Gnads wrote on Jun 16
th, 2018 at 6:59pm:
freediver wrote on Jun 16
th, 2018 at 11:34am:
Quote:All intermittent power requires base load power (Coal & gas) to be on line just in case
Not true, for several reasons:
batteries (of various sorts, including
pumped hydro)peaking suppliers (intermittent hydro,
gas fired plants)
demand-side arrangements
On the third point, there is no actual baseload in demand. For the most part it was a response to the historical use of coal fired plants for the majority of the supply. This lead to significant periods in each day where power was very cheap, and a lot of industries evolved to take advantage. Those industries will evolve in exactly the same way to more volatile supplies. Likewise, retail customers became psychologically accustomed to fixed prices regardless of wholesale costs, but again there is nothing fundamental there. We now have the technology cheaply available to manage retail pricing the same way as wholesale pricing. This used to be managed by, for example, having your hot water system on off-peak power, but that's a pretty crude adaptation.

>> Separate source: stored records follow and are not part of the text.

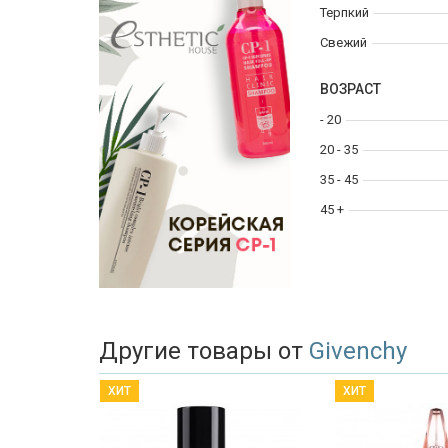
Терпкий
Свежий
ВОЗРАСТ
- 20
20 - 35
35 - 45
45 +
Другие товары от
Givenchy
ХИТ
ХИТ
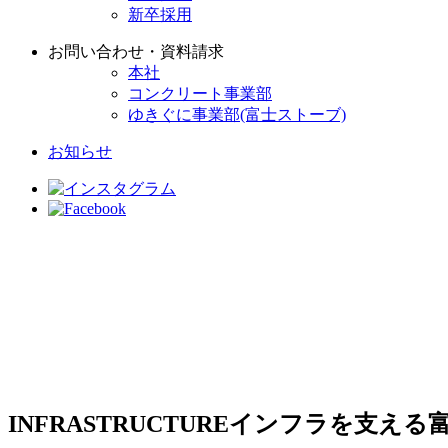
新卒採用
お問い合わせ・資料請求
本社
コンクリート事業部
ゆきぐに事業部(富士ストーブ)
お知らせ
INFRASTRUCTURE
インフラを支える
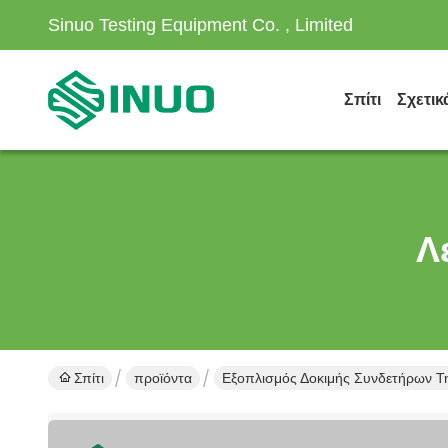
Sinuo Testing Equipment Co. , Limited
Σπίτι
Σχετικ
Λ
Σπίτι
προϊόντα
Εξοπλισμός Δοκιμής Συνδετήρων Τ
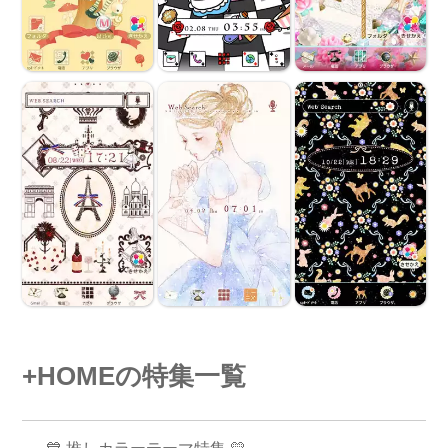
+HOMEの特集一覧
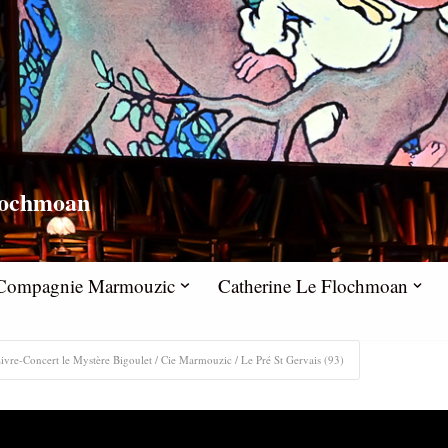
lochmoan
la Compagnie Marmouzic
Catherine Le Flochmoan
ivre-Concert le Mystère Bigoulet / Cie Marmouzic / Le Pré St Gervais (93)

If prices were more rationally matched to supply and demand, there would be all sorts of retail and industrial consumers willing to cease consumption based on the spot price. At the moment this is largely driven by politics and legacy hard investments.
Pumped hydro... ok how does the initial (salt water) get pumped up to the top dam dam? Surely not by electricity generated by coal fired power stations?

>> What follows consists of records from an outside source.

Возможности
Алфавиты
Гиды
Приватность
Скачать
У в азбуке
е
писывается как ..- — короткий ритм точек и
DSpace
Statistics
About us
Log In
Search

And "gas fired" power is still burning fossil fuels ... much of which would be extracted by hydraulic fracturing coal seams ... a process totally devoid of being clean or green or any other smacking colour of the rainbow.
They are typically fresh water, and yes you use electricity. It's a battery, not a net source. But you can get the energy from anywhere - most likely renewables, as they have a higher tendency to temporarily over-supply.
Gas has a lower carbon footprint than coal.
Quote:If we had reliable electricity supply the backup system would rarely be used .... with wind, solar it would be used more often .... & what does the back up system run on?
Petrol/diesel?
There are plenty of options.
Quote:Well you have found one. Why don't you tell us how much "true" baseload power is needed? Is that diffeent to "skewed" baseload power, whatever that is?
Like I keep telling you, it is a meaningless concept, invented by people struggling emotionally with the changes to the electricity industry. People who actually need an ininterruptable power supply buy one instead of relying on an imaginary network baseload.
What percentage of the demand side would you say needs true baseload power from the network? Do you agree with me that it is 0%?
Am I also correct that you do not know what you yourself mean when you say a "large" state?
That is two questions that seem to turn a climate change denier into a blubbering mess.